Optional callback for monitoring long operations. See ProgressCallback API.

flat_resolution_chunk_size_max

Maximum chunk size for flat resolution processing. Default 512. This parameter is only available in the Python API (not in the CLI) and provides advanced control over flat resolution performance.

When chunk_size exceeds this value, flat resolution will automatically use this smaller chunk size instead. This prevents performance issues in areas with large contiguous regions of undefined flow (such as large filled depressions or water bodies), where large chunks can significantly slow down processing.

Advanced Python API Only

This parameter is intentionally not exposed in the CLI interface.
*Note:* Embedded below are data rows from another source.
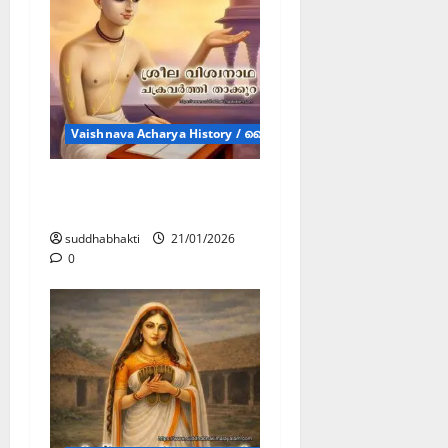
Vaishnava Acharya History / വൈഷ്ണവാചാര്യന്മാരുടെ ചരിത്രം
വിശ്വനാഥ ചക്രവർത്തി
താക്കൂർ
suddhabhakti
21/01/2026
0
It's an advanced feature that requires understanding of the performance implications of chunk size during flat resolution.

CLI Usage

overflow flow-direction \
    --input dem_filled.tif \
    --output fdr.tif \
    --resolve-flats

Python API Usage

Basic usage:

import overflow

overflow.flow_direction(
    input_path="dem_filled.tif",
    output_path="fdr.tif",
    resolve_flats=True
)

Advanced usage with custom flat resolution chunk size (Python API only):

import overflow

# For large DEMs with significant flat areas, you may want to use
# a larger chunk_size for flow direction computation but limit the
# chunk size during flat resolution to avoid performance degradation
overflow.flow_direction(
    input_path="dem_filled.tif",
    output_path="fdr.tif",
    chunk_size=2048,  # Large chunks for flow direction
    resolve_flats=True,
    flat_resolution_chunk_size_max=512  # Cap flat resolution chunks
)

In the output flow direction raster, every non-nodata cell with at least one lower neighbor has a defined flow direction (0-7). There will be no cycles in the flow direction raster. If resolve_flats is true, there will also be no undefined flow directions.

Note

In order to guarantee the flow direction raster is free of undefined flow directions, you MUST provide a DEM with no sinks/pits (i.e., the fill process has been run) AND set resolve_flats to True.

Visualization

Input DEM Flow Direction Output
Flow direction input Flow direction output

The input DEM shows elevation values sloping from upper-left (108) to lower-right (90). The flow direction output displays arrows indicating the D8 direction of steepest descent for each cell.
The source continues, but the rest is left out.